The following code shows one way to handle the multidimensional vector at once, i.e. non-recursively. It could be improved in several ways which I didn't consider for now (for instance, I wouldn't want to use and pass that many arrays but rather use variadic parameter lists. This however requires much more and more diffcult code, so I'll let it be.)
#include <numeric>
template<size_t Dim, typename T>
struct MultiDimVector
{
std::array<size_t, Dim> Ndim;
std::array<size_t, Dim> stride;
std::vector<T> container;
MultiDimVector(std::array<size_t, Dim> const& _Ndim) : Ndim(_Ndim), container(size())
{
stride[0] = 1;
for (size_t i = 1; i<Dim; ++i)
{
stride[i] = stride[i - 1] * Ndim[i - 1];
}
}
size_t size() const
{
return std::accumulate(Ndim.begin(), Ndim.end(), 1, std::multiplies<size_t>());
}
size_t get_index(std::array<size_t, Dim> const& indices) const
{
//here one could also use some STL algorithm ...
size_t ret = 0;
for (size_t i = 0; i<Dim; ++i)
{
ret += stride[i] * indices[i];
}
return ret;
}
T const& operator()(std::array<size_t, Dim> const& indices) const
{
return container[get_index(indices)];
}
};
You can use it like
MultiDimVector<3, double> v({ 3, 2, 5 }); //initialize vector of dimension 3x2x5
auto a = v({0,1,0}); //get element 0,1,0
But as I wrote, the curly brackets suck, so I'd rewrite the whole thing using variadic templates.

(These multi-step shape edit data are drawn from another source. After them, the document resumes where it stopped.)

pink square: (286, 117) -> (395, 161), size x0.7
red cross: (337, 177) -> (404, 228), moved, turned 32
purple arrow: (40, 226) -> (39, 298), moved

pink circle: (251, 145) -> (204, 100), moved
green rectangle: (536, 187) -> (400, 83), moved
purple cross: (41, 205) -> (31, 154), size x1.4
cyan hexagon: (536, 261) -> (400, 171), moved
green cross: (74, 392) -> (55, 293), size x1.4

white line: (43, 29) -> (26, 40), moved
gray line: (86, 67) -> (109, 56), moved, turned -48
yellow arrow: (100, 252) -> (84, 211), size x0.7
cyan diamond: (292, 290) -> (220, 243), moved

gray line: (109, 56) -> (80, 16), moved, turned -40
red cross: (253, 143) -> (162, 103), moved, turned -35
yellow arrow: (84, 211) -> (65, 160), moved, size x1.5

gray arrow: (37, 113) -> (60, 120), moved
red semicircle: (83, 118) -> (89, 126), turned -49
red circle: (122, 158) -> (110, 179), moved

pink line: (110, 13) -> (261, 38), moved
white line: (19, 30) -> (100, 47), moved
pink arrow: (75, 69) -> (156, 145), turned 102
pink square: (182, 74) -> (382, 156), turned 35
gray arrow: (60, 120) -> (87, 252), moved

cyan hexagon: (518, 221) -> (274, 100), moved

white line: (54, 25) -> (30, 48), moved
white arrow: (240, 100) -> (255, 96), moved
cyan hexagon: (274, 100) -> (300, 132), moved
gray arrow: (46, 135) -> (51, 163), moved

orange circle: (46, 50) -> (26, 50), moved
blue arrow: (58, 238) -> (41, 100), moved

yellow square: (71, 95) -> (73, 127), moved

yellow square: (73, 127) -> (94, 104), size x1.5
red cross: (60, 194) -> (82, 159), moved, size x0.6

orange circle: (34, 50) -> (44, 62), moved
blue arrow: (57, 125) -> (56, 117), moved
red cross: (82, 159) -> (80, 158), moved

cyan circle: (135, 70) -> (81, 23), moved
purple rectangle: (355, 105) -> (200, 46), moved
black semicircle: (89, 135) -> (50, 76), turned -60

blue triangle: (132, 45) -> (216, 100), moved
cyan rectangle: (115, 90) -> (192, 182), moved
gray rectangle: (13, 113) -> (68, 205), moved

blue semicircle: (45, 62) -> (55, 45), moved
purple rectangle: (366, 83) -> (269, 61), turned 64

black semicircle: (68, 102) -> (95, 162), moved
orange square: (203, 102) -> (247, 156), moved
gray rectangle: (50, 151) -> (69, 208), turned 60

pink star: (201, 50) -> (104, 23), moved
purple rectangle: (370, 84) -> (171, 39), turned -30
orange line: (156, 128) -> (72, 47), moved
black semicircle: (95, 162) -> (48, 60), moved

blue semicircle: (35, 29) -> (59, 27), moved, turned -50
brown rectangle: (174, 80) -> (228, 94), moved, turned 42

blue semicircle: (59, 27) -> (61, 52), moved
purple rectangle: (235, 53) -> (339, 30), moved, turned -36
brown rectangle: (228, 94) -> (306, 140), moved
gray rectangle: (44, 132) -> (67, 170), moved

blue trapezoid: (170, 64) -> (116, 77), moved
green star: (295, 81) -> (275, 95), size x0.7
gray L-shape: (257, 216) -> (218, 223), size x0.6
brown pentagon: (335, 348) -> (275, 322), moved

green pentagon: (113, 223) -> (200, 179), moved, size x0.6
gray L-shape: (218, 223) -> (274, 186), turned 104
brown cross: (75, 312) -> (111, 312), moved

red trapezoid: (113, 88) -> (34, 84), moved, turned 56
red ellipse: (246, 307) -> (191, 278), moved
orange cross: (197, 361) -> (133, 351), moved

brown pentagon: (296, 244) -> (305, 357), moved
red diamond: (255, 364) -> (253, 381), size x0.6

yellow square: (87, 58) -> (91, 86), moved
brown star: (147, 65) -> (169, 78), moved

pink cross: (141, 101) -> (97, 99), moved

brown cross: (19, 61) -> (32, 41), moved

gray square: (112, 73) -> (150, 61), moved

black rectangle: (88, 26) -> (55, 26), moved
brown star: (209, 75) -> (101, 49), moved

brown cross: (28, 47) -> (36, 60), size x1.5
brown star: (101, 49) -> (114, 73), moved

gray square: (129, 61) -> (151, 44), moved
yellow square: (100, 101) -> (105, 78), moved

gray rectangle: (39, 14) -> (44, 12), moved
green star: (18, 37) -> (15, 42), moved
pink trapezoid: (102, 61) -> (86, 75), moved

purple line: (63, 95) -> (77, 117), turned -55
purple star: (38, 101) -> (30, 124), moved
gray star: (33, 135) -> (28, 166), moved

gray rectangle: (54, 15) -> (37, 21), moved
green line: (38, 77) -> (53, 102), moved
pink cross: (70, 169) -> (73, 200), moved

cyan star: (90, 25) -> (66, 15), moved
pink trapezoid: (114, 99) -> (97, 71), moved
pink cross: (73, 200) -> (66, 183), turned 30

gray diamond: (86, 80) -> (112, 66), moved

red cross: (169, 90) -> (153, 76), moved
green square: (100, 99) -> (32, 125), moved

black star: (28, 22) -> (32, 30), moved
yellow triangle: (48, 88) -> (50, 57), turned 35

The problem with your approach is that you're not initializing any memory inside the vector and just trying to return non-existent memory spots. Something on the line of the following (WARNING: uncleaned and unrefactored code ahead):
#include <iostream>
#include <vector>
template<int dim,typename T> class n_dim_vector {
public:
typedef std::vector<typename n_dim_vector<dim - 1, T>::vector> vector;
};
template<typename T> class n_dim_vector <0, T> {
public:
typedef T vector;
};
template<int dim, typename T> class n_dim_ssc {
public:
typename n_dim_vector<dim, T>::vector searchspace;
n_dim_ssc() {}
n_dim_ssc(typename n_dim_vector<dim, T>::vector space) : searchspace(space) {}
n_dim_ssc<dim-1, T> operator[](std::size_t i) {
if(searchspace.size() < ++i)
searchspace.resize(i);
return n_dim_ssc<dim-1, T>(searchspace[--i]);
}
typename n_dim_vector<dim, T>::vector get() {
return searchspace;
}
};
template<typename T> class n_dim_ssc<0,T> {
public:
typename n_dim_vector<0, T>::vector searchspace;
n_dim_ssc() {}
n_dim_ssc(typename n_dim_vector<0, T>::vector space) : searchspace(space) {}
typename n_dim_vector<0, T>::vector get() {
return searchspace;
}
};
int main(int argc, char** argv) {
n_dim_ssc<0, int> ea;
int a = ea.get();
n_dim_ssc<1, int> ea2;
auto dd2 = ea2[0].get();
n_dim_ssc<2, int> ea3;
auto dd3 = ea3[0][0].get();
}
Try it out
will work with an accessor method (you can modify this as you want).
Anyway I strongly have to agree with Kerrek: a contiguous memory space accessed in a multi-dimensional array fashion will both prove to be faster and definitely more maintainable/easier to use and read.